YOUR INSTRUCTIONS -> After finding the line with "Segment: right lung", restate it and each remaining line of the material word for word, omitting every picture.

**** STORED DATA ****

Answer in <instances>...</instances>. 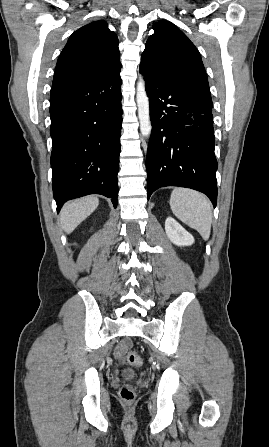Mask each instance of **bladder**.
Wrapping results in <instances>:
<instances>
[{
    "label": "bladder",
    "mask_w": 269,
    "mask_h": 447,
    "mask_svg": "<svg viewBox=\"0 0 269 447\" xmlns=\"http://www.w3.org/2000/svg\"><path fill=\"white\" fill-rule=\"evenodd\" d=\"M123 376H124V377H132V374H131L130 371H126V372L123 374Z\"/></svg>",
    "instance_id": "obj_1"
}]
</instances>
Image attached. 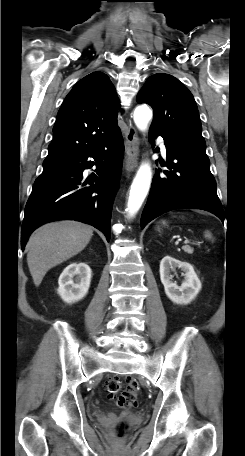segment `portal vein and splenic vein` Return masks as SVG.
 <instances>
[{"label":"portal vein and splenic vein","mask_w":245,"mask_h":456,"mask_svg":"<svg viewBox=\"0 0 245 456\" xmlns=\"http://www.w3.org/2000/svg\"><path fill=\"white\" fill-rule=\"evenodd\" d=\"M183 243H184V244H188V243H190V242H189V240H184Z\"/></svg>","instance_id":"portal-vein-and-splenic-vein-1"}]
</instances>
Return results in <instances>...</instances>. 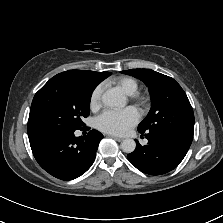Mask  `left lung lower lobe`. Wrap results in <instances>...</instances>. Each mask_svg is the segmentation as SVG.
Returning a JSON list of instances; mask_svg holds the SVG:
<instances>
[{
    "label": "left lung lower lobe",
    "instance_id": "1",
    "mask_svg": "<svg viewBox=\"0 0 223 223\" xmlns=\"http://www.w3.org/2000/svg\"><path fill=\"white\" fill-rule=\"evenodd\" d=\"M145 137L148 144L141 146L136 140V149L127 157L136 168L150 175L164 174L176 168L193 139L167 131H147Z\"/></svg>",
    "mask_w": 223,
    "mask_h": 223
}]
</instances>
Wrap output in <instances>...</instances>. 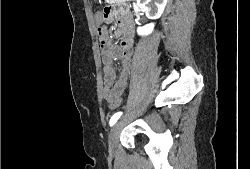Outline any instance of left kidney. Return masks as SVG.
I'll use <instances>...</instances> for the list:
<instances>
[{"mask_svg":"<svg viewBox=\"0 0 250 169\" xmlns=\"http://www.w3.org/2000/svg\"><path fill=\"white\" fill-rule=\"evenodd\" d=\"M137 4L140 10L145 12L147 18H160L162 12H164L167 0H137ZM154 26V22H149L145 26H138L137 32L141 36H147V34L153 32Z\"/></svg>","mask_w":250,"mask_h":169,"instance_id":"1","label":"left kidney"}]
</instances>
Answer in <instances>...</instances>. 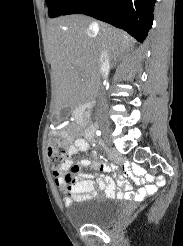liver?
I'll return each instance as SVG.
<instances>
[{
	"label": "liver",
	"mask_w": 183,
	"mask_h": 246,
	"mask_svg": "<svg viewBox=\"0 0 183 246\" xmlns=\"http://www.w3.org/2000/svg\"><path fill=\"white\" fill-rule=\"evenodd\" d=\"M91 18L71 15L51 20L48 50L56 107H74L83 101L100 80L99 58L106 49L111 59L133 47L126 32L105 23L92 25Z\"/></svg>",
	"instance_id": "liver-1"
}]
</instances>
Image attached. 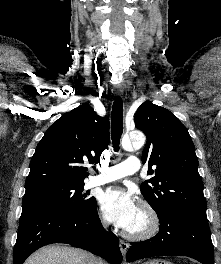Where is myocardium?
<instances>
[{
	"label": "myocardium",
	"mask_w": 221,
	"mask_h": 264,
	"mask_svg": "<svg viewBox=\"0 0 221 264\" xmlns=\"http://www.w3.org/2000/svg\"><path fill=\"white\" fill-rule=\"evenodd\" d=\"M139 210L143 213L145 222L138 230H125L127 238L132 240H145L155 236L160 229V219L156 210L148 203L141 202Z\"/></svg>",
	"instance_id": "1"
}]
</instances>
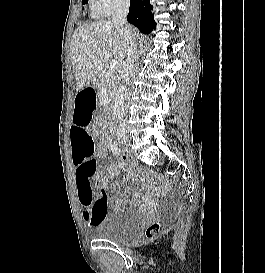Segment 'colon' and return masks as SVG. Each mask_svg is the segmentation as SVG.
Segmentation results:
<instances>
[{"instance_id":"obj_1","label":"colon","mask_w":265,"mask_h":273,"mask_svg":"<svg viewBox=\"0 0 265 273\" xmlns=\"http://www.w3.org/2000/svg\"><path fill=\"white\" fill-rule=\"evenodd\" d=\"M83 136H85L86 138L92 140L91 134H90L89 132H87V131H85V132L83 133ZM100 206H101V205H100L99 203H97V204L95 205L96 211L99 210ZM160 230H161V225H160V224H152V225H150V226L146 229V231H145V237H146L147 239H151V238H153L156 234H158V233L160 232Z\"/></svg>"}]
</instances>
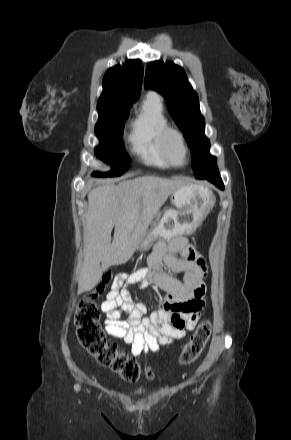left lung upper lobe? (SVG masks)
<instances>
[{"mask_svg":"<svg viewBox=\"0 0 291 440\" xmlns=\"http://www.w3.org/2000/svg\"><path fill=\"white\" fill-rule=\"evenodd\" d=\"M144 87L156 90L165 98L170 115L191 149L195 178L204 179L218 173L216 158L209 152L210 142L205 136V120L200 113L198 95L185 71L172 62L148 63Z\"/></svg>","mask_w":291,"mask_h":440,"instance_id":"1","label":"left lung upper lobe"}]
</instances>
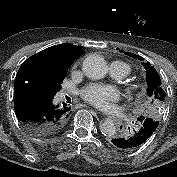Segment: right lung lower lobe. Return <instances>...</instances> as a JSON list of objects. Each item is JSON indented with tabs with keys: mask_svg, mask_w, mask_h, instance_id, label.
<instances>
[{
	"mask_svg": "<svg viewBox=\"0 0 177 177\" xmlns=\"http://www.w3.org/2000/svg\"><path fill=\"white\" fill-rule=\"evenodd\" d=\"M53 97L23 86H14L15 113L31 134L51 135L68 121L70 108L53 104Z\"/></svg>",
	"mask_w": 177,
	"mask_h": 177,
	"instance_id": "obj_1",
	"label": "right lung lower lobe"
}]
</instances>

****

OUTPUT ->
Segment: right lung lower lobe. Return <instances>...</instances> as a JSON list of objects. Each item is JSON indented with tabs with keys: mask_svg, mask_w, mask_h, instance_id, label.
<instances>
[{
	"mask_svg": "<svg viewBox=\"0 0 177 177\" xmlns=\"http://www.w3.org/2000/svg\"><path fill=\"white\" fill-rule=\"evenodd\" d=\"M53 97L23 86H14L15 113L31 134L51 135L68 121L70 108L53 104Z\"/></svg>",
	"mask_w": 177,
	"mask_h": 177,
	"instance_id": "obj_1",
	"label": "right lung lower lobe"
}]
</instances>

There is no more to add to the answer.